What are the Momentum indicators?

In Physics, the term Momentum refers to a moving object. Similarly, in financial markets, Momentum is the movement of an asset’s price. It measures upward or downward price fluctuations.

Most of the indicators that measure Momentum use specific values to suggest an overbought or oversold condition. When the asset is overbought, this means there is an intense buying pressure and signals a price decline. On the other hand, when the asset is oversold, there is a strong selling pressure, and it’s an indication of an upward movement.

The Momentum indicators show price fluctuations between a range. This means that these indicators are bound by values that are between 0 and 100. When the price rises or falls between these values, the Momentum indicators provide buy or sell signals.

When considering market trends, Momentum indicators are an essential part of the analysis, as they measure the trend’s strengths and weakness, and tells traders about future movements.

According to historical analysis, the Momentum indicators work best when the market is rising rather than falling markets.

Some of the common Momentum indicators are:

1. MACD (moving average convergence divergence)

The MACD utilizes two moving averages to measure the price movements. It is calculated by subtracting the 26-month EMA (exponential moving average) from the 12-month EMA. With these calculations, the MACD line along with 9-day MACD plots on the chart. It is also known as the signal line.

The central line act as a guiding force for traders. When the price drops below the zero-line, it’s a sell signal, and when the price rises above the zero-line, it’s a buy signal.

MACD on a chart
MACD on a chart

2. Relative Strength Index (RSI)

The RSI measures the size of recent price movements. The RSI calculates by looking at the average profits and losses over a 14-day period. It ranges between 0 and 100 to provide overbought and oversold conditions.

If the price value is above 70, it’s an overbought condition, and traders must be prepared for a price reversal. Whereas, if the value is below 30, it’s an oversold condition, and there would be an increase in price in the future. 50 is considered a neutral level, and traders may wait for the price to fall or rise, and then take positions.

RSI on a chart
RSI on a chart


3. Stochastic Oscillator

The Stochastic Oscillator compares the closing price of an asset with the historical prices over a specific period.

Like the RSI, it generates overbought and oversold trading signals between 0 and 100.  Values over 80 are overbought, and values below 20 are oversold. While the RSI shows only one line, the Stochastics displays two lines, a signal line, and a trend

Stochastics on a chart
Stochastics on a chart


4. Rate of Change

The rate of change or ROC, gauges the speed at which is the speed at which price changes over a specific period.

The ROC illustrates a single slope of a line that uses a percentage value over a certain period to define price movements.
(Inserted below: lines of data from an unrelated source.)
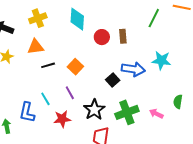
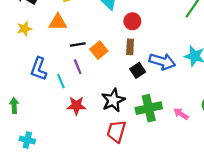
brown rectangle: (123, 36) -> (130, 47), moved
black line: (48, 65) -> (78, 44), moved
purple line: (70, 93) -> (78, 67), moved
blue L-shape: (27, 112) -> (39, 69), moved

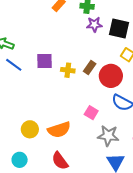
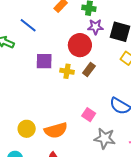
blue line: (14, 65) -> (28, 25), moved
red circle: (111, 76) -> (80, 45), moved

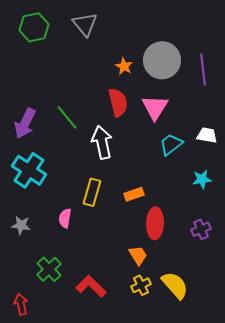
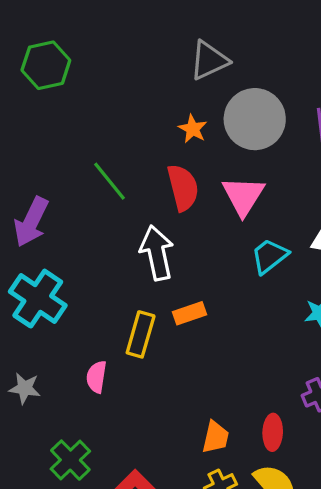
gray triangle: (85, 24) -> (209, 60), moved, turned 44
green line: (67, 117) -> (110, 181), moved
orange rectangle: (134, 194) -> (189, 313), moved
red ellipse: (155, 223) -> (273, 432), moved, size x0.7
orange trapezoid: (138, 255) -> (216, 437), turned 45

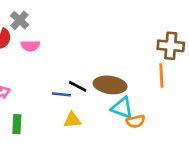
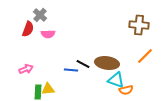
brown cross: (171, 46) -> (139, 25), moved
orange line: (161, 75) -> (145, 56), turned 48
yellow triangle: (72, 120) -> (48, 89), moved

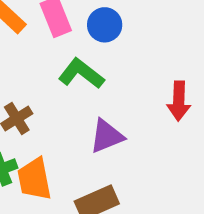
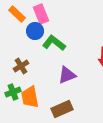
blue circle: (105, 25) -> (35, 31), moved

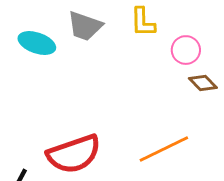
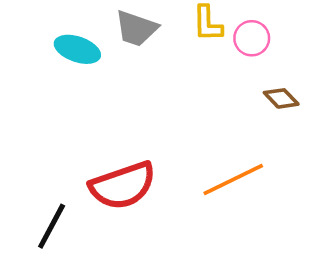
pink circle: (186, 50) -> (252, 38), moved

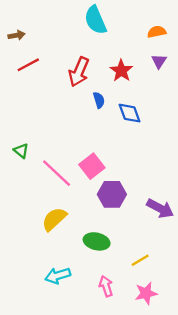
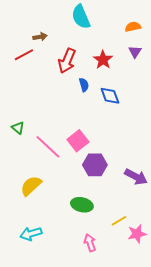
brown arrow: (16, 35) -> (40, 37), moved
yellow semicircle: (54, 219) -> (31, 186), moved
cyan arrow: (58, 276) -> (31, 234), moved
pink star: (146, 293) -> (137, 234), moved

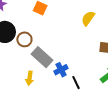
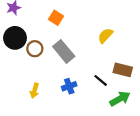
gray rectangle: (42, 57) -> (64, 51), moved
black line: (76, 83) -> (101, 80), moved, turned -32

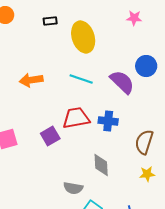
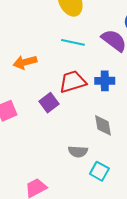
orange arrow: (31, 80) -> (25, 62), moved

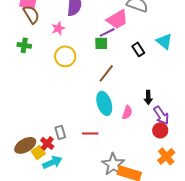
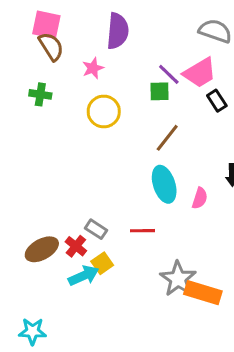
pink trapezoid: (117, 19) -> (200, 73), moved
purple line: (107, 32) -> (169, 74), turned 70
gray rectangle: (60, 132) -> (96, 229), turned -40
yellow square: (38, 152) -> (102, 263), moved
The ROC fluctuates between 0.84 to -1.29.

An asset with the high Momentum has a positive ROC, and it’s an indication of a buy signal. In contrast, an asset with low Momentum has a negative ROC and is a sell signal.

ROC on a chart
ROC on a chart

How to use the Momentum indicators?

Traders can use all of the above-mentioned indicators as part of their trading strategy. Momentum indicators do mention entry and exit points, so traders would not find them difficult. However, they are only as a guide and not set in stone.

Momentum Indicators conclusion

Momentum Indicators can be used on your trading platform charts to help filter potential trading signals as part of an overall trading strategy. Momentum Indicators can help determine the trend’s strength or weakness. As no indicator is 100 percent accurate, traders can choose to combine these indicators with other technical analysis forms to filter trading signals accordingly.